1. Define indicators: Identify key indicators that measure access to maternal health, such as the percentage of facilities providing comprehensive emergency obstetric care, facility birth rates, cesarean birth rates, met need for emergency obstetric care, and direct obstetric case fatality rates.

2. Collect baseline data: Conduct a baseline assessment to collect data on the identified indicators before implementing the recommendations. This can involve surveys, interviews with healthcare providers, and review of facility records.

3. Implement recommendations: Implement the recommended interventions, such as infrastructure improvements, training programs, supportive supervision, and community engagement activities.
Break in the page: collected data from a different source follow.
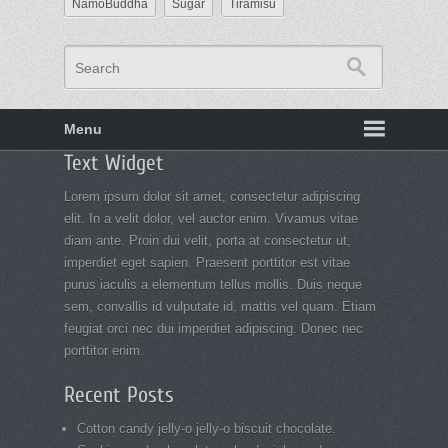
NamoBuddha
Sugar
Tiramisu
Search
Menu
Footer
Text Widget
menu
Lorem ipsum dolor sit amet, consectetur adipiscing
elit. In a velit dolor, vel auctor enim. Vivamus vitae
diam ante. Proin dui velit, porta at consectetur ut,
imperdiet eget sapien. Praesent porttitor est vitae
purus iaculis a elementum tellus mollis. Duis neque
sem, convallis id vulputate id, mattis vel quam. Etiam
feugiat orci nec dui imperdiet adipiscing. Donec nec
porttitor enim.
Recent Posts
Cotton candy jelly-o jelly-o biscuit chocolate.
4. Collect follow-up data: After a suitable period of time, conduct a follow-up assessment using the same data collection methods as the baseline assessment. Collect data on the same indicators to measure the impact of the implemented recommendations.

5. Analyze data: Use statistical analysis software, such as SPSS, to analyze the collected data. Perform descriptive analyses, including frequency distributions and bivariate analyses, to compare the baseline and follow-up data and determine the impact of the recommendations on the identified indicators.

6. Interpret results: Interpret the results of the data analysis to understand the extent to which the recommendations have improved access to maternal health. Identify any trends, changes, or improvements in the indicators.

7. Draw conclusions and make recommendations: Based on the results, draw conclusions about the effectiveness of the implemented recommendations. Identify any gaps or areas for further improvement and make recommendations for future interventions or strategies to continue improving access to maternal health.

It is important to ensure ethical clearance and maintain confidentiality throughout the data collection and analysis process.